Controllo di Gestione

Il controllo di gestione costituisce il principale strumento a supporto delle diverse fasi del ciclo di pianificazione e controllo di una attività commerciale. Le fasi fondamentali di tale processo sono le seguenti:

  • La pianificazione, in cui vengono definiti gli obiettivi da raggiungere;
  • La verifica dei risultati, in cui si misura se sono stati conseguiti gli obiettivi prefissati;
  • L'analisi degli scostamenti, in cui si individuano le eventuali differenze tra obiettivi e risultati;
  • Attuazione dell'azione correttiva da implementare.
  • Rispetto al settore Food & Beverage, la pianificazione consiste nel definire i budget del food e del beverage, mentre la verifica riguarda il calcolo del food cost e del beverage cost per verificare se ci sono scostamenti rispetto ai budget, comprenderne le ragioni e stabilire come intervenire.

    Le azioni di controllo si esplicano attraverso la cura del menù, l'utilizzo di porzioni standard allo scopo di evitare sprechi, l'ausilio di ricette standard (attuabili attraverso schede tecniche per stabilire i prezzi di vendita ed ottenere il margine di contribuzione desiderato), la gestione strategica degli approvvigionamenti in modo da ridurre i costi ed evitare inutili perdite (la verifica al ricevimento delle merci, una corretta rotazione delle merci, un corretto stoccaggio).

    Food Cost Control

    Il food cost è un valore fondamentale che stabilisce il rapporto fra il costo delle materie prime usate per la produzione di piatti ed il prezzo di vendita al fine di conseguire un utile: una gestione orientata al "food cost" è in grado di migliorare la redditività dell'impresa ristorativa.

    Il food cost è "attivo" quando viene calcolato preventivamente allo scopo di comprendere il costo di un singolo piatto, o meglio la somma dei costi nella preparazione di una singola porzione o piatto e l'incidenza che le materie prime avranno sul suo prezzo di vendita.

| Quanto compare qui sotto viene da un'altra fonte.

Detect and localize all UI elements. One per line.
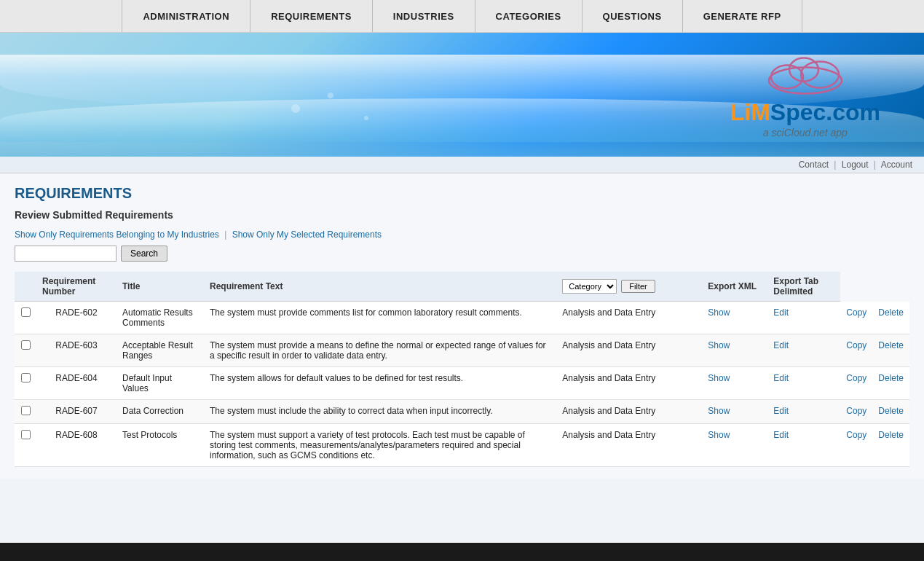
- banner: LiMSpec.com a sciCloud.net app: [0, 33, 924, 157]
- copy-action-cell: Copy: [840, 400, 872, 424]
- show-link[interactable]: Show: [708, 430, 730, 440]
- row-checkbox-cell: [15, 367, 36, 400]
- title-cell: Data Correction: [117, 400, 204, 424]
- delete-action-cell: Delete: [872, 302, 909, 334]
- row-checkbox-cell: [15, 302, 36, 334]
- edit-action-cell: Edit: [767, 367, 840, 400]
- requirements-table-body: RADE-602 Automatic Results Comments The …: [15, 302, 909, 467]
- th-title: Title: [117, 272, 204, 302]
- my-selected-filter-link[interactable]: Show Only My Selected Requirements: [232, 230, 382, 240]
- copy-link[interactable]: Copy: [846, 430, 866, 440]
- search-button[interactable]: Search: [121, 246, 167, 262]
- delete-link[interactable]: Delete: [878, 373, 904, 383]
- row-checkbox-cell: [15, 334, 36, 367]
- th-export-xml[interactable]: Export XML: [702, 272, 767, 302]
- delete-action-cell: Delete: [872, 400, 909, 424]
- content-wrapper: Contact | Logout | Account REQUIREMENTS …: [0, 157, 924, 543]
- show-link[interactable]: Show: [708, 373, 730, 383]
- copy-action-cell: Copy: [840, 302, 872, 334]
- table-row: RADE-604 Default Input Values The system…: [15, 367, 909, 400]
- delete-link[interactable]: Delete: [878, 406, 904, 416]
- delete-action-cell: Delete: [872, 334, 909, 367]
- nav-item-categories[interactable]: CATEGORIES: [475, 0, 583, 32]
- copy-link[interactable]: Copy: [846, 307, 866, 318]
- nav-item-requirements[interactable]: REQUIREMENTS: [250, 0, 373, 32]
- delete-action-cell: Delete: [872, 367, 909, 400]
- table-row: RADE-603 Acceptable Result Ranges The sy…: [15, 334, 909, 367]
- title-cell: Default Input Values: [117, 367, 204, 400]
- category-cell: Analysis and Data Entry: [556, 334, 702, 367]
- edit-link[interactable]: Edit: [773, 406, 789, 416]
- th-req-number: Requirement Number: [36, 272, 117, 302]
- logout-link[interactable]: Logout: [842, 160, 869, 170]
- page-title: REQUIREMENTS: [15, 185, 909, 202]
- utility-bar: Contact | Logout | Account: [0, 157, 924, 173]
- req-number-cell: RADE-607: [36, 400, 117, 424]
- th-checkbox: [15, 272, 36, 302]
- title-cell: Automatic Results Comments: [117, 302, 204, 334]
- th-req-text: Requirement Text: [204, 272, 556, 302]
- logo-sub: a sciCloud.net app: [730, 127, 880, 138]
- copy-action-cell: Copy: [840, 334, 872, 367]
- search-input[interactable]: [15, 246, 117, 262]
- delete-link[interactable]: Delete: [878, 307, 904, 318]
- edit-link[interactable]: Edit: [773, 430, 789, 440]
- my-industries-filter-link[interactable]: Show Only Requirements Belonging to My I…: [15, 230, 219, 240]
- copy-link[interactable]: Copy: [846, 373, 866, 383]
- nav-item-industries[interactable]: INDUSTRIES: [373, 0, 475, 32]
- edit-link[interactable]: Edit: [773, 373, 789, 383]
- row-checkbox[interactable]: [21, 373, 31, 382]
- search-row: Search: [15, 246, 909, 262]
- show-action-cell: Show: [702, 334, 767, 367]
- show-link[interactable]: Show: [708, 340, 730, 350]
- show-link[interactable]: Show: [708, 307, 730, 318]
- row-checkbox-cell: [15, 400, 36, 424]
- copy-link[interactable]: Copy: [846, 340, 866, 350]
- nav-item-generate-rfp[interactable]: GENERATE RFP: [683, 0, 802, 32]
- contact-link[interactable]: Contact: [799, 160, 829, 170]
- delete-link[interactable]: Delete: [878, 340, 904, 350]
- req-number-cell: RADE-604: [36, 367, 117, 400]
- nav-item-questions[interactable]: QUESTIONS: [583, 0, 683, 32]
- table-row: RADE-607 Data Correction The system must…: [15, 400, 909, 424]
- page-subtitle: Review Submitted Requirements: [15, 209, 909, 221]
- category-select[interactable]: Category: [562, 279, 617, 294]
- delete-link[interactable]: Delete: [878, 430, 904, 440]
- row-checkbox[interactable]: [21, 406, 31, 415]
- sep1: |: [834, 160, 836, 170]
- req-text-cell: The system must provide comments list fo…: [204, 302, 556, 334]
- sep2: |: [874, 160, 876, 170]
- table-row: RADE-608 Test Protocols The system must …: [15, 424, 909, 467]
- svg-point-2: [801, 62, 839, 88]
- edit-action-cell: Edit: [767, 302, 840, 334]
- edit-link[interactable]: Edit: [773, 307, 789, 318]
- row-checkbox[interactable]: [21, 340, 31, 350]
- filter-links: Show Only Requirements Belonging to My I…: [15, 230, 909, 240]
- category-cell: Analysis and Data Entry: [556, 302, 702, 334]
- th-export-tab[interactable]: Export Tab Delimited: [767, 272, 840, 302]
- main-content: REQUIREMENTS Review Submitted Requiremen…: [0, 173, 924, 479]
- show-action-cell: Show: [702, 424, 767, 467]
- top-navigation: ADMINISTRATIONREQUIREMENTSINDUSTRIESCATE…: [0, 0, 924, 33]
- account-link[interactable]: Account: [881, 160, 912, 170]
- row-checkbox[interactable]: [21, 307, 31, 317]
- logo-area: LiMSpec.com a sciCloud.net app: [730, 52, 880, 138]
- row-checkbox-cell: [15, 424, 36, 467]
- category-cell: Analysis and Data Entry: [556, 424, 702, 467]
- logo-spec: Spec.com: [770, 99, 880, 125]
- show-action-cell: Show: [702, 400, 767, 424]
- nav-item-admin[interactable]: ADMINISTRATION: [122, 0, 250, 32]
- filter-button[interactable]: Filter: [621, 280, 655, 293]
- row-checkbox[interactable]: [21, 430, 31, 439]
- show-action-cell: Show: [702, 302, 767, 334]
- copy-link[interactable]: Copy: [846, 406, 866, 416]
- edit-link[interactable]: Edit: [773, 340, 789, 350]
- show-link[interactable]: Show: [708, 406, 730, 416]
- table-header-row: Requirement Number Title Requirement Tex…: [15, 272, 909, 302]
- logo-text: LiMSpec.com: [730, 101, 880, 124]
- req-number-cell: RADE-608: [36, 424, 117, 467]
- table-row: RADE-602 Automatic Results Comments The …: [15, 302, 909, 334]
- export-tab-line1: Export Tab: [773, 276, 818, 286]
- req-text-cell: The system must include the ability to c…: [204, 400, 556, 424]
- title-cell: Test Protocols: [117, 424, 204, 467]
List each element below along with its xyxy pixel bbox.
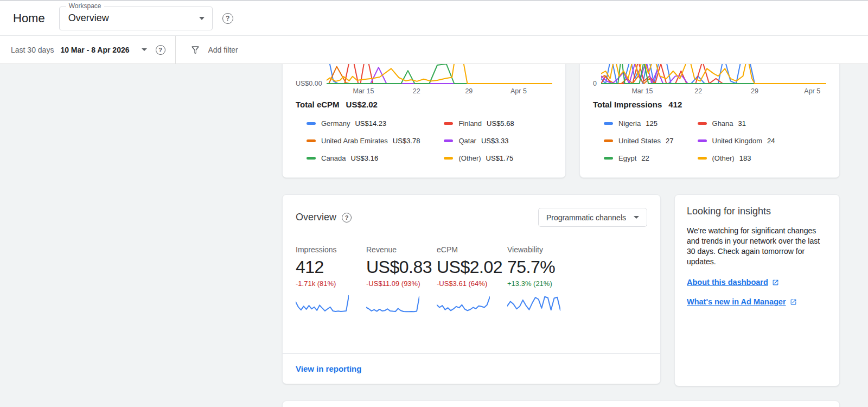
x-tick-label: Apr 5	[804, 87, 820, 95]
legend-value: 24	[767, 137, 775, 145]
x-tick-label: 22	[413, 87, 420, 95]
total-row: Total eCPMUS$2.02	[296, 100, 552, 109]
external-link-icon	[772, 279, 779, 286]
legend-item: Ghana31	[698, 118, 775, 129]
legend-color-chip	[444, 139, 453, 142]
date-range-label: Last 30 days	[11, 46, 54, 54]
legend-name: Canada	[321, 154, 346, 162]
legend-value: US$3.16	[351, 154, 379, 162]
metric-label: Revenue	[366, 245, 437, 254]
workspace-select-label: Workspace	[66, 2, 104, 10]
channel-selector-value: Programmatic channels	[546, 213, 626, 222]
metric-delta: -US$3.61 (64%)	[437, 279, 507, 288]
total-label: Total eCPM	[296, 100, 340, 109]
sparkline-chart	[296, 292, 349, 314]
legend-color-chip	[444, 122, 453, 125]
legend-item: United Arab EmiratesUS$3.78	[307, 135, 420, 146]
legend-value: US$1.75	[486, 154, 514, 162]
insights-body: We're watching for significant changes a…	[687, 226, 827, 267]
about-dashboard-link[interactable]: About this dashboard	[687, 278, 827, 287]
next-card-partial	[282, 400, 840, 407]
divider	[175, 36, 176, 64]
legend-name: United Arab Emirates	[321, 137, 388, 145]
legend-value: US$3.78	[393, 137, 420, 145]
x-tick-label: 22	[694, 87, 702, 95]
app-header: Home Workspace Overview ?	[0, 1, 868, 36]
legend-name: Egypt	[618, 154, 636, 162]
ecpm-chart-card: US$0.00 US$0.00 Mar 152229Apr 5 Total eC…	[282, 64, 566, 178]
metric-value: 75.7%	[507, 257, 578, 277]
legend-item: CanadaUS$3.16	[307, 152, 420, 163]
legend-item: GermanyUS$14.23	[307, 118, 420, 129]
metric-impressions: Impressions412-1.71k (81%)	[296, 245, 366, 314]
x-tick-label: Mar 15	[353, 87, 374, 95]
total-label: Total Impressions	[593, 100, 662, 109]
chevron-down-icon	[142, 48, 147, 51]
ecpm-line-chart[interactable]	[327, 64, 552, 85]
total-value: US$2.02	[346, 100, 378, 109]
legend-name: Nigeria	[618, 119, 641, 128]
workspace-select[interactable]: Workspace Overview	[59, 7, 213, 30]
legend-color-chip	[698, 122, 707, 125]
overview-card: Overview ? Programmatic channels Impress…	[282, 194, 661, 384]
legend-name: Ghana	[712, 119, 733, 128]
chart-legend: Nigeria125Ghana31United States27United K…	[593, 118, 826, 163]
metrics-row: Impressions412-1.71k (81%)RevenueUS$0.83…	[296, 245, 647, 314]
channel-selector-dropdown[interactable]: Programmatic channels	[538, 208, 647, 227]
total-row: Total Impressions412	[593, 100, 826, 109]
help-icon[interactable]: ?	[222, 13, 233, 24]
date-range-value: 10 Mar - 8 Apr 2026	[60, 46, 129, 54]
legend-item: United Kingdom24	[698, 135, 775, 146]
legend-color-chip	[604, 139, 613, 142]
total-value: 412	[668, 100, 682, 109]
date-range-picker[interactable]: Last 30 days 10 Mar - 8 Apr 2026	[11, 46, 147, 54]
chevron-down-icon	[199, 17, 205, 20]
legend-name: (Other)	[458, 154, 481, 162]
legend-item: United States27	[604, 135, 674, 146]
impressions-line-chart[interactable]	[601, 64, 826, 85]
metric-label: Viewability	[507, 245, 578, 254]
x-tick-label: Apr 5	[510, 87, 527, 95]
x-axis: 0 Mar 152229Apr 5	[593, 85, 826, 97]
legend-item: (Other)183	[698, 152, 775, 163]
legend-value: US$3.33	[481, 137, 509, 145]
metric-revenue: RevenueUS$0.83-US$11.09 (93%)	[366, 245, 437, 314]
metric-label: Impressions	[296, 245, 366, 254]
legend-item: Nigeria125	[604, 118, 674, 129]
legend-name: (Other)	[712, 154, 735, 162]
help-icon[interactable]: ?	[342, 213, 352, 222]
legend-color-chip	[604, 157, 613, 160]
sparkline-chart	[366, 292, 419, 314]
y-axis-label: 0	[593, 80, 601, 87]
metric-label: eCPM	[437, 245, 507, 254]
x-tick-label: 29	[751, 87, 758, 95]
overview-card-footer: View in reporting	[283, 353, 660, 384]
chevron-down-icon	[634, 216, 639, 219]
metric-viewability: Viewability75.7%+13.3% (21%)	[507, 245, 578, 314]
metric-delta: -US$11.09 (93%)	[366, 279, 437, 288]
legend-name: United States	[618, 137, 661, 145]
insights-card: Looking for insights We're watching for …	[674, 194, 840, 386]
y-axis-label: US$0.00	[296, 80, 327, 87]
filter-bar: Last 30 days 10 Mar - 8 Apr 2026 ? Add f…	[0, 36, 868, 64]
legend-color-chip	[604, 122, 613, 125]
legend-item: FinlandUS$5.68	[444, 118, 514, 129]
legend-value: 125	[646, 119, 658, 128]
ecpm-chart-plot: US$0.00	[296, 64, 552, 85]
legend-color-chip	[698, 139, 707, 142]
view-in-reporting-link[interactable]: View in reporting	[296, 364, 361, 373]
sparkline-chart	[437, 292, 490, 314]
help-icon[interactable]: ?	[156, 45, 165, 55]
metric-value: US$2.02	[437, 257, 507, 277]
legend-color-chip	[444, 157, 453, 160]
legend-color-chip	[307, 122, 316, 125]
chart-legend: GermanyUS$14.23FinlandUS$5.68United Arab…	[296, 118, 552, 163]
add-filter-button[interactable]: Add filter	[208, 46, 238, 54]
page-title: Home	[13, 11, 45, 26]
whats-new-link[interactable]: What's new in Ad Manager	[687, 297, 827, 306]
legend-item: Egypt22	[604, 152, 674, 163]
dashboard-content: US$0.00 US$0.00 Mar 152229Apr 5 Total eC…	[0, 64, 868, 407]
filter-icon[interactable]	[190, 44, 201, 55]
impressions-chart-plot: 0	[593, 64, 826, 85]
legend-name: Finland	[458, 119, 482, 128]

Si parla invece di food cost "passivo" quando è calcolato consuntivamente sulla base dei consumi quantificati con l'inventario, che normalmente ha cadenza mensile. Il primo è fondamentale per poter determinare il prezzo di vendita su base scientifica, mentre il secondo può essere usato come importante indicatore per correggere e migliorare la gestione della cucina.

    Il food cost attivo e passivo non vanno confusi con il Budget Food o Maximum Food cost, che è il food cost massimo ammesso, ovvero la massima incidenza di costo consentita per la spesa delle materie prime per garantire il profitto minimo previsto.

    È bene precisare che affinchè sia possibile attuare correttamente i processi di controllo è necessario "standardizzare" la produzione, sia nel caso del food sia nel caso del beverage, con l'ausilio dei seguenti strumenti: 1) Ricette standard: creazione delle "procedure operative" attraverso le quali realizzare il prodotto; 2) Porzioni standard: definizione dei quantitativi di prodotto da utilizzare per singolo piatto; 3) Standard Pricing: definizione dei prezzi di vendita su base scientifica, tenendo conto del margine di contribuzione unitario; 4) Acquisti e gestione oculata degli approvvigionamenti: assicurarsi di acquistare bene, evitando ammanchi di merce e sprechi.

    Solamente dopo aver definito e implementato un sistema di standard di questo tipo, sarà possibile controllare quanto avviene in modo analitico, per avere uno storico valido relativo al monitoraggio della vostra impresa.